April 26, 2008

Epitaph

I'm going to audit my hipness for a second. You can tell a lot about someone's underground video game cred by how early he bought 2005's Pathologic. (I use the male pronoun because girls don't play video games.) Maybe he bought it after Rock, Paper, Shotgun's enthusiastic post-mortem, along with ten thousand other commoners. Or maybe it was 2006, after John Walker's stunning Eurogamer review. Or maybe it was day one, after he read a review unscored critique in a Russian fanzine. He filed it beside his Dostoevsky and Nabokov first editions, chuckling at the gaming mainstream who still clung to their Fable and their San Andreas. So when did I get it? Uh, the Rock Paper Shotgun thing.

It really was an impressive piece that doesn't leave me with anything new or interesting to say about Pathologic. To be honest, that's kind of a disincentive for me to finish the game. The other big disincentive is Pathologic. You hear a lot about its tragically flawed beauty and crippled transcendentalism with less emphasis given to the first parts of those descriptors. It's functionally awkward and stilted. It's kind of a lousily put-together game, period. Enter it sceptical and disappointed.

Nonetheless there is something charming about Pathologic weirdly dying in front of you. A lot of that has to do with how it talks.

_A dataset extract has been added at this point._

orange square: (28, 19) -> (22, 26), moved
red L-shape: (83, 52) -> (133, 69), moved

I think there's an uncanny valley in effect for translation. If it's just slightly -- but clearly -- wrong, as is the case with many, many games, it really drives me crazy. This applies to every adventure game released in the last seven years except Sam & Max. Translation consists of a cursory pass which renders the words recognisable but never structured in a way that would ever be produced by an English-speaker. Beyond Good & Evil's "intruders have penetrated into the facility" forever resonates, along with other grammatical faux pas. I always wonder why these English-speaking actors never correct their lines. Maybe they think it's some video game thing or maybe they have to blow through this gig so they can get to their toilet commercial by 2:30.

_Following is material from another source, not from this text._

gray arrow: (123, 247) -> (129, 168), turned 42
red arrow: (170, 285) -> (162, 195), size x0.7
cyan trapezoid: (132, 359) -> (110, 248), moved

Pathologic's translation stands at the absolute edge of the valley, threatening to jump. You could call it stylised if it wasn't so demonstrably wrong. It's beyond minor imperfections and "real people don't talk like that." Pathologic is so far gone it's like it was never translated at all.

A plague runs through a broken city and the player is trapped inside. Pathologic's language is of urgent emotional distress and stark terror presented through clinical and impenetrable literary and metafictional ambition. Its boldness and verbosity is rendered grandly ineloquent and as you read along you frequently stop to pick out the wrong word choices and wonder what any of this actually means. It shouldn't be this complicated.

Maybe it should. Pathologic is characterised by the inexplicable and the inconsistent. This game is at once so broken and discordant, but every part, every mistake, is working to alienate, intimidate and oppress the player. Translation included. It's a rationalisation, and it's a game for whom rationalisations are necessary to like. Regardless, a lucid translation wouldn't be appropriate here, and anyway, making sense of this game would be horrifying.

This is a world wrenched out of sync with itself; quickly, violently throttling towards its own destruction. It needs help but it can't speak, communicating only in obscured spurts of choked, screaming brilliance. It is a wreck. It is an abyss. You have to look into it to understand it and you hope that by the end you'll know enough to tell if it was genius or madness.